Murphy Smith is an American long-distance runner, a commissioned ensign in the United States Navy, and a professional marathoner representing the Boston Athletic Association (B.A.A.) High Performance Racing Team. Raised in Charlotte, North Carolina, he competed collegiately for the Navy Midshipmen from 2021 to 2025, where he won multiple Patriot League championships.

== Early life ==
Smith attended Ardrey Kell High School in Mecklenburg County, where he competed in cross country and track and field. In 2020, he won the NCHSAA 4A State Cross Country Championship with a time of 15:44.65. Following an undefeated senior season, he was named the 2021 North Carolina Gatorade Boys Cross Country Player of the Year.

== Collegiate career ==
Smith attended the United States Naval Academy in Annapolis, Maryland, majoring in quantitative economics.
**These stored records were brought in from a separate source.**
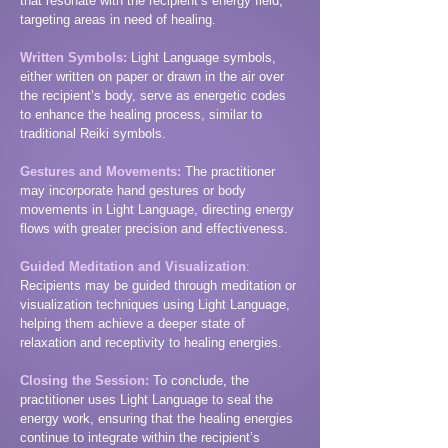
that resonate with the recipient’s energy field,
targeting areas in need of healing.
Written Symbols:
Light Language symbols,
either written on paper or drawn in the air over
the recipient’s body, serve as energetic codes
to enhance the healing process, similar to
traditional Reiki symbols.
Gestures and Movements:
The practitioner
may incorporate hand gestures or body
movements in Light Language, directing energy
flows with greater precision and effectiveness.
Guided Meditation and Visualization
:
Recipients may be guided through meditation or
visualization techniques using Light Language,
helping them achieve a deeper state of
relaxation and receptivity to healing energies.
Closing the Session:
To conclude, the
practitioner uses Light Language to seal the
energy work, ensuring that the healing energies
continue to integrate within the recipient’s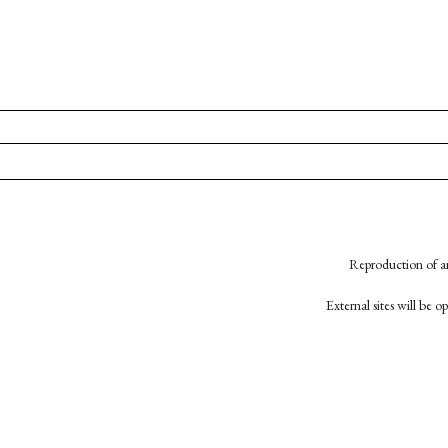
Reproduction of an
External sites will be 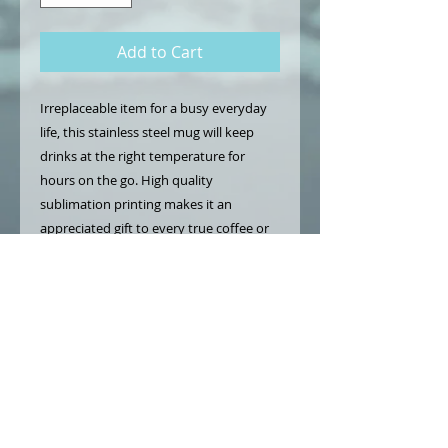
Add to Cart
Irreplaceable item for a busy everyday
life, this stainless steel mug will keep
drinks at the right temperature for
hours on the go. High quality
sublimation printing makes it an
appreciated gift to every true coffee or
tea lover.
.: Stainless steel
.: 15oz (0.44 l)
.: Rounded corners
.: Black plastic lid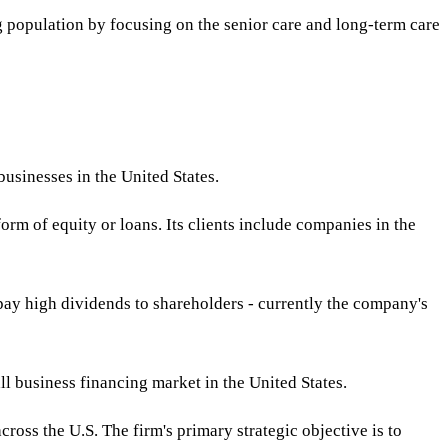
g population by focusing on the senior care and long-term care
usinesses in the United States.
form of equity or loans. Its clients include companies in the
o pay high dividends to shareholders - currently the company's
l business financing market in the United States.
ross the U.S. The firm's primary strategic objective is to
He won the Patriot League Cross Country Championship in 2023 and 2024. Utilizing a front-running strategy to push the pace early in races, he broke the course record at the annual Army-Navy Star Meet in 2024 with a time of 23:25.8.
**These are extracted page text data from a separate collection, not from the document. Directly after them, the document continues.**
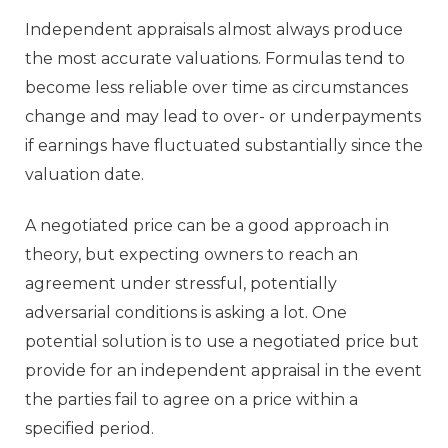
Independent appraisals almost always produce
the most accurate valuations. Formulas tend to
become less reliable over time as circumstances
change and may lead to over- or underpayments
if earnings have fluctuated substantially since the
valuation date.
A negotiated price can be a good approach in
theory, but expecting owners to reach an
agreement under stressful, potentially
adversarial conditions is asking a lot. One
potential solution is to use a negotiated price but
provide for an independent appraisal in the event
the parties fail to agree on a price within a
specified period.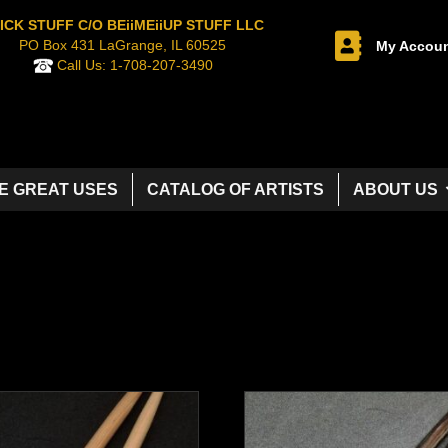
ICK STUFF C/O BEiiMEiiUP STUFF LLC
PO Box 431 LaGrange, IL 60525
My Accou
Call Us:
1-708-207-3490
E GREAT USES
CATALOG OF ARTISTS
ABOUT US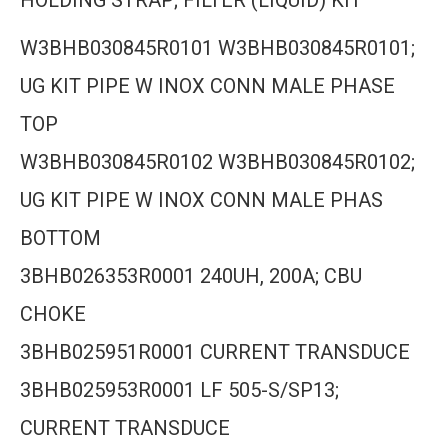
HOLDING STRAP; FILTER (LIQUID) KIT
W3BHB030845R0101 W3BHB030845R0101;
UG KIT PIPE W INOX CONN MALE PHASE
TOP
W3BHB030845R0102 W3BHB030845R0102;
UG KIT PIPE W INOX CONN MALE PHAS
BOTTOM
3BHB026353R0001 240UH, 200A; CBU
CHOKE
3BHB025951R0001 CURRENT TRANSDUCE
3BHB025953R0001 LF 505-S/SP13;
CURRENT TRANSDUCE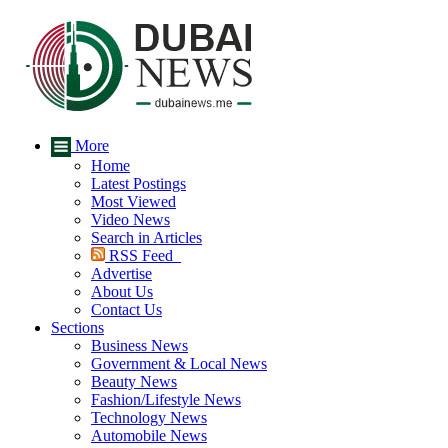
More
Home
Latest Postings
Most Viewed
Video News
Search in Articles
RSS Feed
Advertise
About Us
Contact Us
Sections
Business News
Government & Local News
Beauty News
Fashion/Lifestyle News
Technology News
Automobile News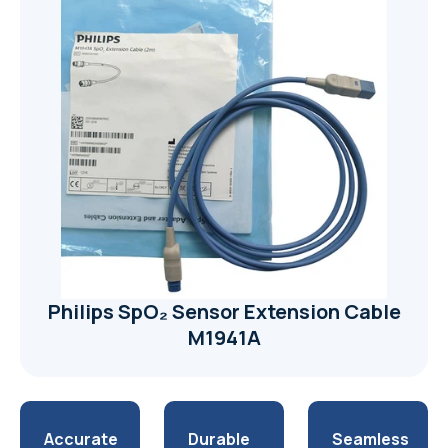
Philips SpO₂ Sensor Extension Cable
M1941A
Accurate
Durable
Seamless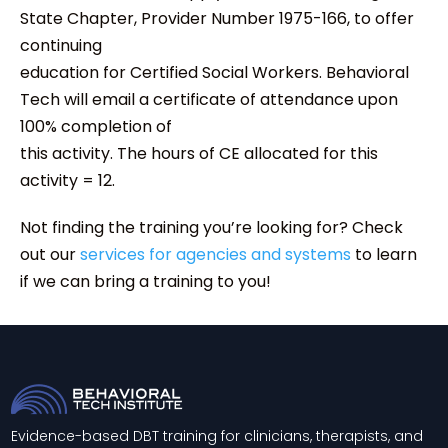
State Chapter, Provider Number 1975-166, to offer
continuing
education for Certified Social Workers. Behavioral
Tech will email a certificate of attendance upon
100% completion of
this activity. The hours of CE allocated for this
activity = 12.
Not finding the training you’re looking for? Check
out our
services for agencies and systems
to learn
if we can bring a training to you!
Evidence-based DBT training for clinicians, therapists, and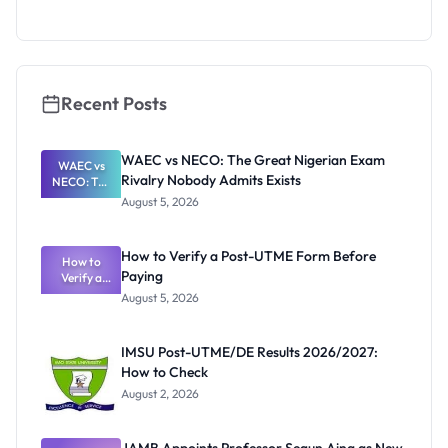
What
They're
Really
Thinking
Recent Posts
WAEC vs NECO: The Great Nigerian Exam
WAEC vs
Rivalry Nobody Admits Exists
NECO: The
Great
August 5, 2026
Nigerian
Exam
Rivalry
How to Verify a Post-UTME Form Before
Nobody
How to
Paying
Verify a
Admits
Post-UTME
Exists
August 5, 2026
Form
Before
Paying
IMSU Post-UTME/DE Results 2026/2027:
How to Check
August 2, 2026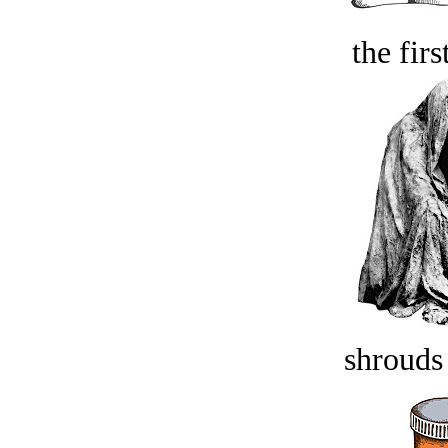
the firs
shrouds 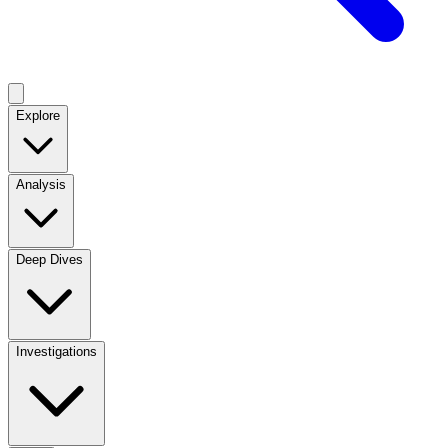
Explore
Analysis
Deep Dives
Investigations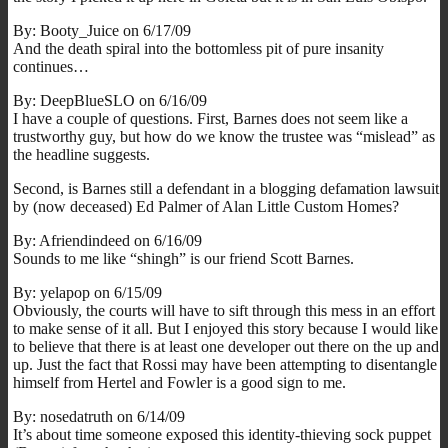
By: Booty_Juice on 6/17/09
And the death spiral into the bottomless pit of pure insanity
continues…
By: DeepBlueSLO on 6/16/09
I have a couple of questions. First, Barnes does not seem like a
trustworthy guy, but how do we know the trustee was “mislead” as
the headline suggests.
Second, is Barnes still a defendant in a blogging defamation lawsuit
by (now deceased) Ed Palmer of Alan Little Custom Homes?
By: Afriendindeed on 6/16/09
Sounds to me like “shingh” is our friend Scott Barnes.
By: yelapop on 6/15/09
Obviously, the courts will have to sift through this mess in an effort
to make sense of it all. But I enjoyed this story because I would like
to believe that there is at least one developer out there on the up and
up. Just the fact that Rossi may have been attempting to disentangle
himself from Hertel and Fowler is a good sign to me.
By: nosedatruth on 6/14/09
It’s about time someone exposed this identity-thieving sock puppet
During his senior track season in 2025, Smith set Navy school records in the indoor 3,000 meters (7:55.05), indoor 5,000 meters (13:45.12), and outdoor 10,000 meters (28:23.81). He concluded his collegiate career by earning Second-Team All-American honors after placing 13th in the 10,000 meters at the 2025 NCAA Division I Outdoor Track and Field Championships.

== Professional career ==
Upon graduating in 2025, Smith was commissioned as an ensign in the United States Navy and began his professional running career with the B.A.A. High Performance Team. In his professional debut, Smith won the Garry Bjorklund Half Marathon in Duluth, Minnesota, posting a time of 1:02:49.

In December 2025, Smith debuted in the marathon at the California International Marathon in Sacramento, California. He placed 10th overall in the USATF Championship field with a time of 2:11:58, meeting the qualification standard for the 2028 U.S. Olympic Marathon Trials.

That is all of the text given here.